15 votes

Anyone have advice (or horror stories) on setting up a 100GbE NAS with RDMA / SMB Direct?

Posted September 3 by Greg

Tags: linux, ask.advice, smb, networking, rdma

Pretty much what the title says - I'm building out a smallish compute cluster and hoping to set up some centralised storage that won't be a bottleneck, but I'm very much not a networking specialist. Most of the load will be random reads from compute nodes pulling in the bits of various datasets they need to work on.
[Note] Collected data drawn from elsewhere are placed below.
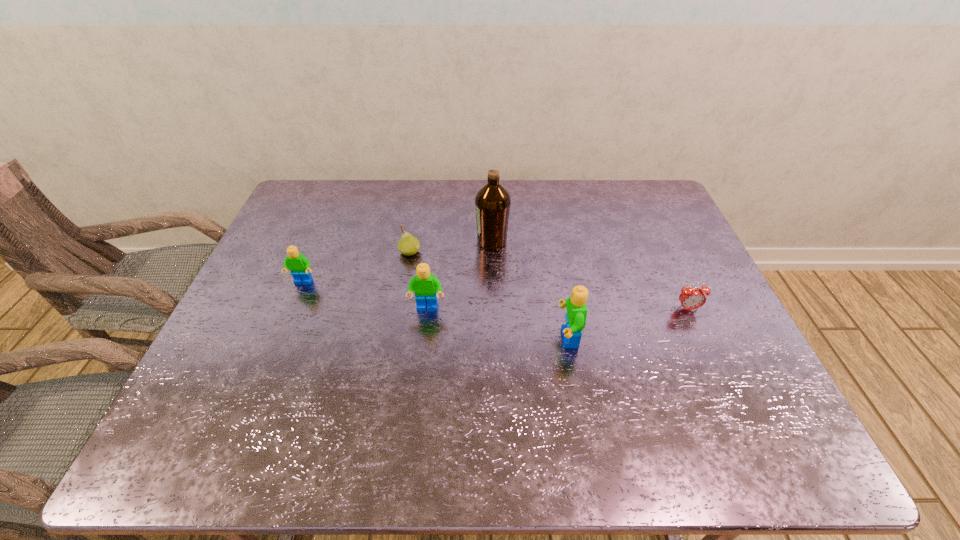 You are a GUI agent. You are given a task and a screenshot of the screen. Output one action in this format:
    pyautogui.click(x=<x>, y=<y>)
    Task: Click on the vacant place for an extra Lego on the right
    This screenshot has width=960, height=540.
    Given the screenshot: What is the action you would take?
    pyautogui.click(x=727, y=372) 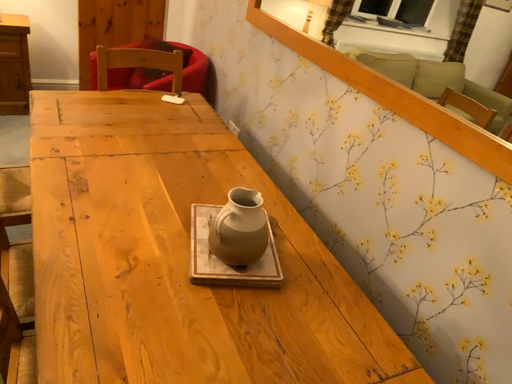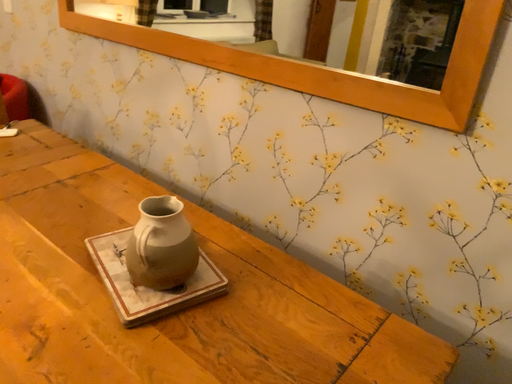 Question: How did the camera likely rotate when shooting the video?

Choices:
 (A) rotated right
 (B) rotated left

Answer: (A) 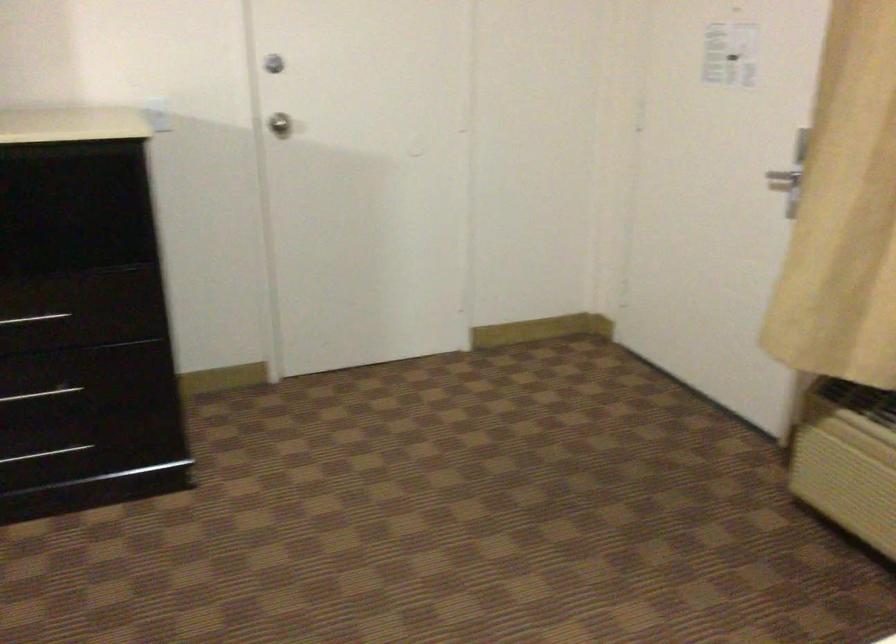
Is it plausible to throw a 100GbE ConnectX-5 card and 256GB RAM into a consumer AM5 machine, format everything in ZFS, and set up a network share with KSMBD? My understanding is that I want to ensure everything's using mirroring rather than worrying about RAIDZ parity if I'm optimising for speed, which is fine, and I know that I'll only get full throughput as far as things can be cached in RAM - but is it reasonable to expect ZFS ARC to do that caching for me? Dare I hope that the SMB driver will just work if I drop it in there between the filesystem and the NIC? Or have I crossed the line into enterprisey-enough requirements that it's going to be an uphill battle to get this working anywhere near line speed?

3 comments

[2]
davek804
September 3
Link
I assume you're not using 7200RPM spinning disks, right? 100GbE is wildly overkill if so - the disks will the performance limiting factor. As you've mentioned, a robust caching layer and well...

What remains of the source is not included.